Document Type

Article

Date of Original Version

2018

Abstract

Context: The aim of palliative care is to improve quality of life for patients with serious illnesses by treating their symptoms and adverse effects. Hospice care also aims for this for patients with a life expectancy of six months or less. When conventional therapies do not provide adequate symptom management or produce their own adverse effects, patients, families, and caregivers may prefer complementary or alternative approaches in their care.

Objectives: The objectives of this study were to evaluate the available evidence on the use of complementary or alternative medicine (CAM) in hospice and palliative care and to summarize their potential benefits.

Methods: A defined search strategy was used in reviewing literature from major databases. Searches were conducted using base terms and the symptom in question. Symptoms included anxiety, pain, dyspnea, cough, fatigue, insomnia, nausea, and vomiting. Studies were selected for further evaluation based on relevancy and study type. References of systematic reviews were also assessed.
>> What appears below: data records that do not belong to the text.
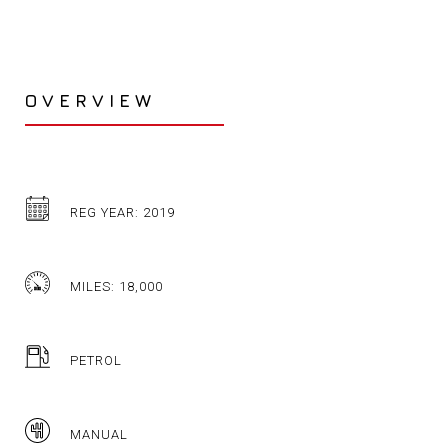
OVERVIEW
REG YEAR: 2019
MILES: 18,000
PETROL
MANUAL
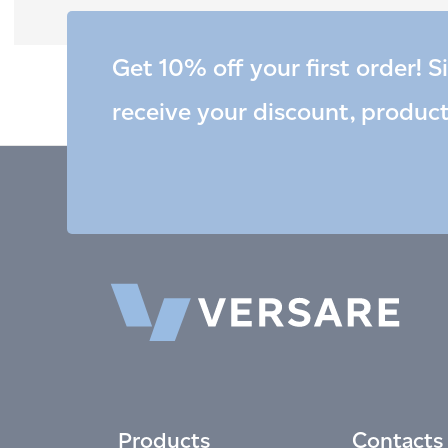
Get 10% off your first order! S
receive your discount, produc
Products
Contacts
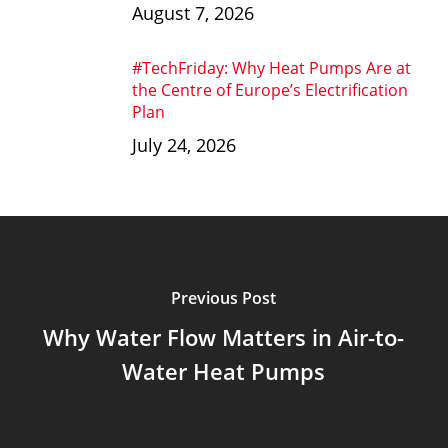
August 7, 2026
#TechFriday: Why Heat Pumps Are at
the Centre of Europe’s Electrification
Plan
July 24, 2026
Previous Post
Why Water Flow Matters in Air-to-
Water Heat Pumps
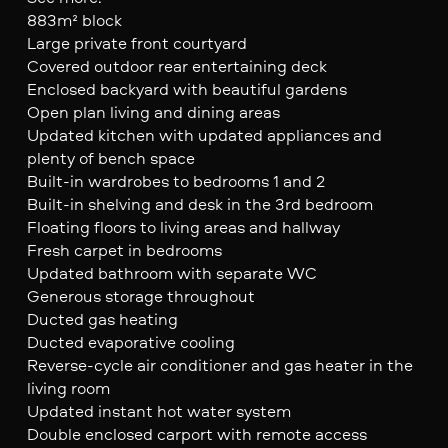
883m² block
Large private front courtyard
Covered outdoor rear entertaining deck
Enclosed backyard with beautiful gardens
Open plan living and dining areas
Updated kitchen with updated appliances and
plenty of bench space
Built-in wardrobes to bedrooms 1 and 2
Built-in shelving and desk in the 3rd bedroom
Floating floors to living areas and hallway
Fresh carpet in bedrooms
Updated bathroom with separate WC
Generous storage throughout
Ducted gas heating
Ducted evaporative cooling
Reverse-cycle air conditioner and gas heater in the
living room
Updated instant hot water system
Double enclosed carport with remote access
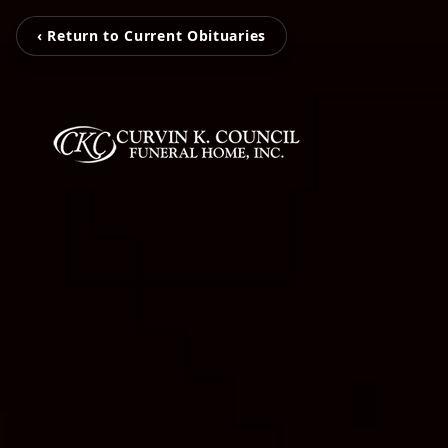
‹ Return to Current Obituaries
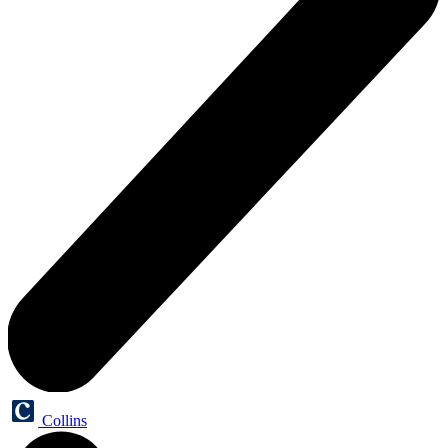
Collins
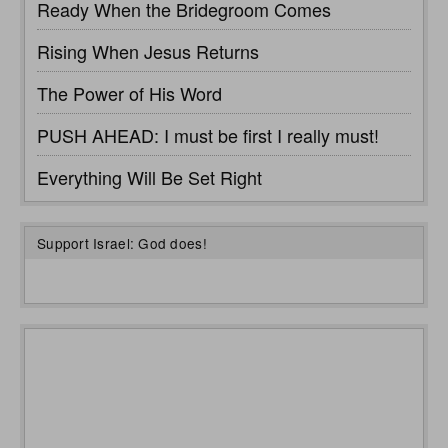
Ready When the Bridegroom Comes
Rising When Jesus Returns
The Power of His Word
PUSH AHEAD: I must be first I really must!
Everything Will Be Set Right
Support Israel: God does!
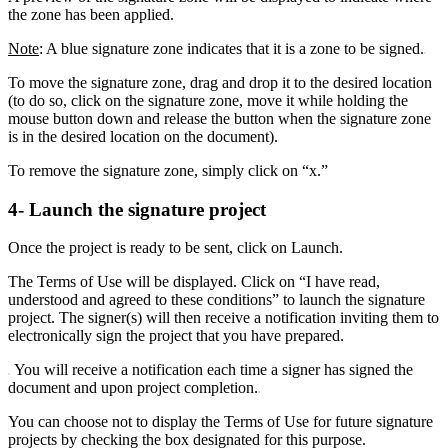
the zone has been applied.
Note
: A blue signature zone indicates that it is a zone to be signed.
To move the signature zone, drag and drop it to the desired location
(to do so, click on the signature zone, move it while holding the
mouse button down and release the button when the signature zone
is in the desired location on the document).
To remove the signature zone, simply click on “x.”
4- Launch the signature project
Once the project is ready to be sent, click on Launch.
The Terms of Use will be displayed. Click on “I have read,
understood and agreed to these conditions” to launch the signature
project. The signer(s) will then receive a notification inviting them to
electronically sign the project that you have prepared.
You will receive a notification each time a signer has signed the
document and upon project completion.
You can choose not to display the Terms of Use for future signature
projects by checking the box designated for this purpose.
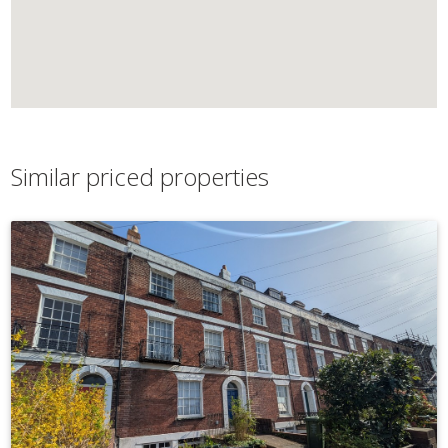
Similar priced properties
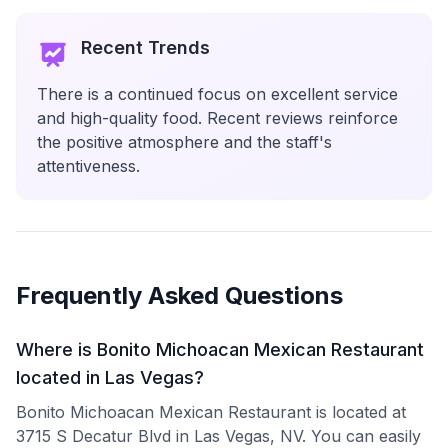
Recent Trends
There is a continued focus on excellent service
and high-quality food. Recent reviews reinforce
the positive atmosphere and the staff's
attentiveness.
Frequently Asked Questions
Where is Bonito Michoacan Mexican Restaurant
located in Las Vegas?
Bonito Michoacan Mexican Restaurant is located at
3715 S Decatur Blvd in Las Vegas, NV. You can easily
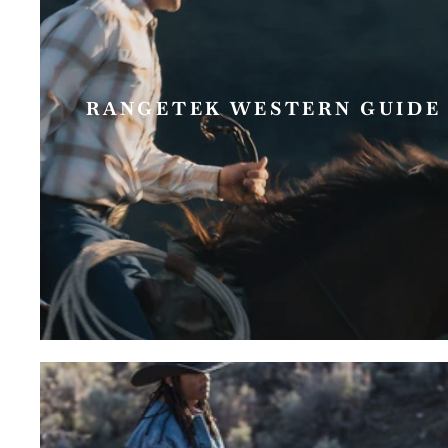
RANGETEK WESTERN GUIDE 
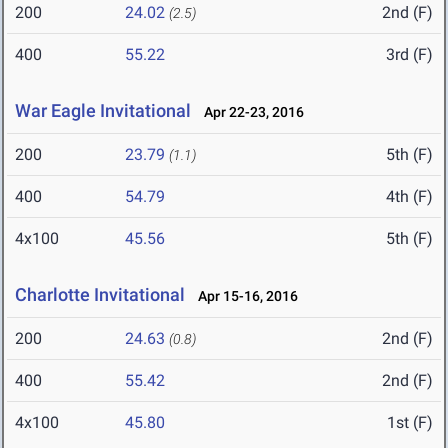
200
24.02
2nd (F)
(2.5)
400
55.22
3rd (F)
War Eagle Invitational
Apr 22-23, 2016
200
23.79
5th (F)
(1.1)
400
54.79
4th (F)
4x100
45.56
5th (F)
Charlotte Invitational
Apr 15-16, 2016
200
24.63
2nd (F)
(0.8)
400
55.42
2nd (F)
4x100
45.80
1st (F)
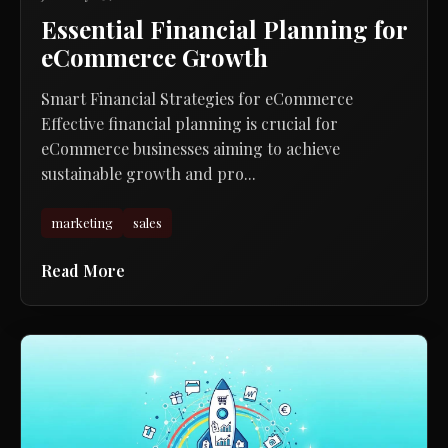
Essential Financial Planning for
eCommerce Growth
Smart Financial Strategies for eCommerce
Effective financial planning is crucial for
eCommerce businesses aiming to achieve
sustainable growth and pro...
marketing
sales
Read More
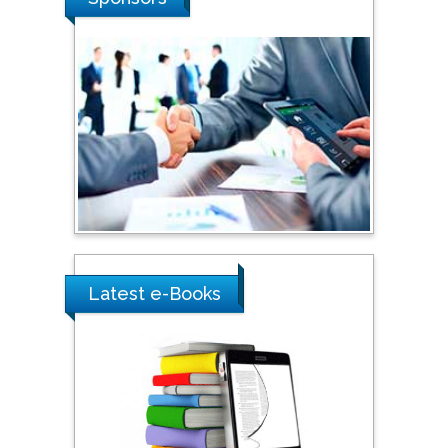
Southern Cross University,
Australia
Shewikar Farrag
Umm Al-Qura University,
Saudi Arabia
Ray Marks
City University of New
York, USA
Latest e-Books
Praveen K Maghelal
Khalifa University of
Science & Technology,
United Arab Emirates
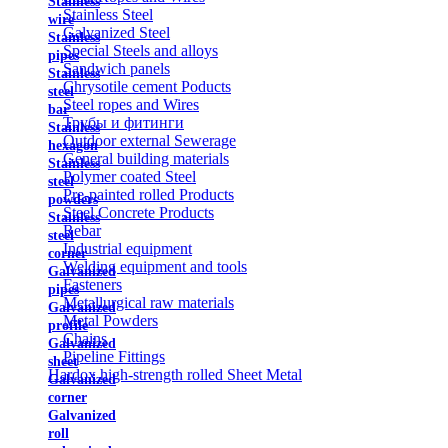
Stainless
Stainless Steel
wire
Galvanized Steel
Stainless
Special Steels and alloys
pipes
Sandwich panels
Stainless
Chrysotile cement Poducts
steel
Steel ropes and Wires
bar
Трубы и фитинги
Stainless
Outdoor external Sewerage
hexagon
General building materials
Stainless
Polymer coated Steel
steel
Pre-painted rolled Products
powders
Steel Concrete Products
Stainless
Rebar
steel
Industrial equipment
corner
Welding equipment and tools
Galvanized
Fasteners
pipes
Metallurgical raw materials
Galvanized
Metal Powders
profile
Chains
Galvanized
Pipeline Fittings
sheet
Hardox high-strength rolled Sheet Metal
Galvanized
corner
Galvanized
roll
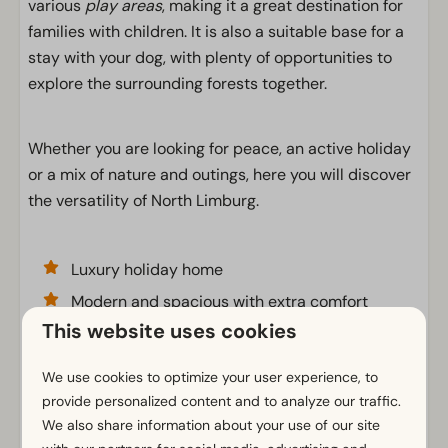
various
play areas
, making it a great destination for
families with children. It is also a suitable base for a
stay with your dog, with plenty of opportunities to
explore the surrounding forests together.
Whether you are looking for peace, an active holiday
or a mix of nature and outings, here you will discover
the versatility of North Limburg.
Luxury holiday home
Modern and spacious with extra comfort
This website uses cookies
Sleeping loft with double bed
We use cookies to optimize your user experience, to
provide personalized content and to analyze our traffic.
Facilities
We also share information about your use of our site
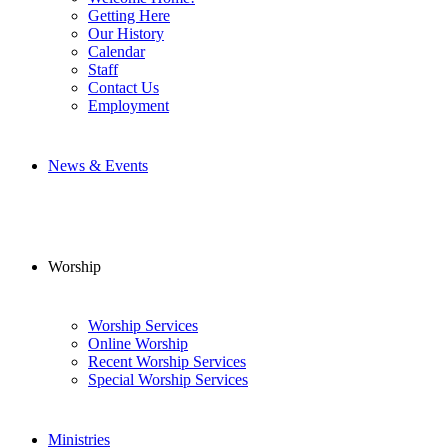
Getting Here
Our History
Calendar
Staff
Contact Us
Employment
News & Events
Worship
Worship Services
Online Worship
Recent Worship Services
Special Worship Services
Ministries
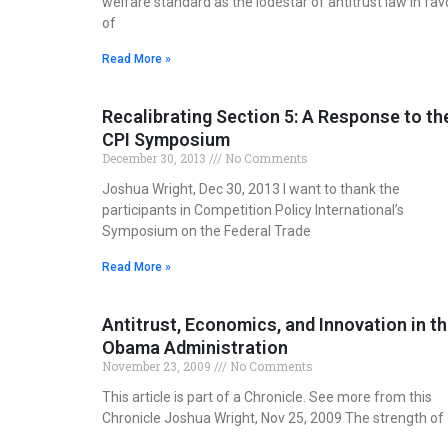
welfare standard as the lodestar of antitrust law in fav
of
Read More »
Recalibrating Section 5: A Response to th
CPI Symposium
December 30, 2013
No Comments
Joshua Wright, Dec 30, 2013 I want to thank the
participants in Competition Policy International’s
Symposium on the Federal Trade
Read More »
Antitrust, Economics, and Innovation in t
Obama Administration
November 23, 2009
No Comments
This article is part of a Chronicle. See more from this
Chronicle Joshua Wright, Nov 25, 2009 The strength of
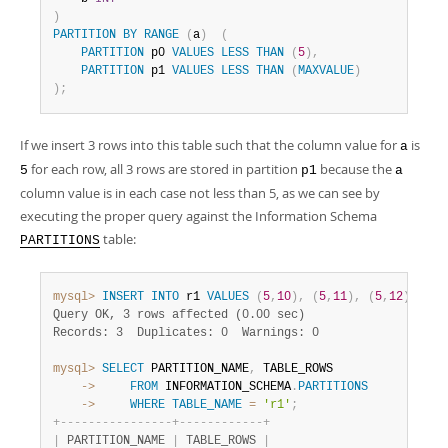
)
PARTITION
BY
RANGE
(
a
)
(
PARTITION
 p0 
VALUES
LESS
THAN
(
5
)
,
PARTITION
 p1 
VALUES
LESS
THAN
(
MAXVALUE
)
)
;
If we insert 3 rows into this table such that the column value for
is
a
for each row, all 3 rows are stored in partition
because the
5
p1
a
column value is in each case not less than 5, as we can see by
executing the proper query against the Information Schema
table:
PARTITIONS
mysql>
INSERT
INTO
 r1 
VALUES
(
5
,
10
)
,
(
5
,
11
)
,
(
5
,
12
)
;
Query OK, 3 rows affected (0.00 sec)
Records: 3  Duplicates: 0  Warnings: 0
mysql>
SELECT
 PARTITION_NAME
,
    ->
FROM
 INFORMATION_SCHEMA
.
PARTITIONS
    ->
WHERE
TABLE_NAME
=
'r1'
;
+
-
-
-
-
-
-
-
-
-
-
-
-
-
-
-
-
+
-
-
-
-
-
-
-
-
-
-
-
-
+
|
 PARTITION_NAME 
|
 TABLE_ROWS 
|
After evaluation using quality assessment tools, findings were summarized and the review was structured based on Preferred Reporting Items for Systematic Reviews and Meta-Analyses guidelines.

Results: Out of 4682 studies, 17 were identified for further evaluation. Therapies included acupressure, acupuncture, aromatherapy massage, breathing, hypnotherapy, massage, meditation, music therapy, reflexology, and reiki. Many studies demonstrated a short-term benefit in symptom improvement from baseline with CAM, although a significant benefit was not found between groups.

Conclusion: CAM may provide a limited short-term benefit in patients with symptom burden. Additional studies are needed to clarify the potential value of CAM in the hospice or palliative setting.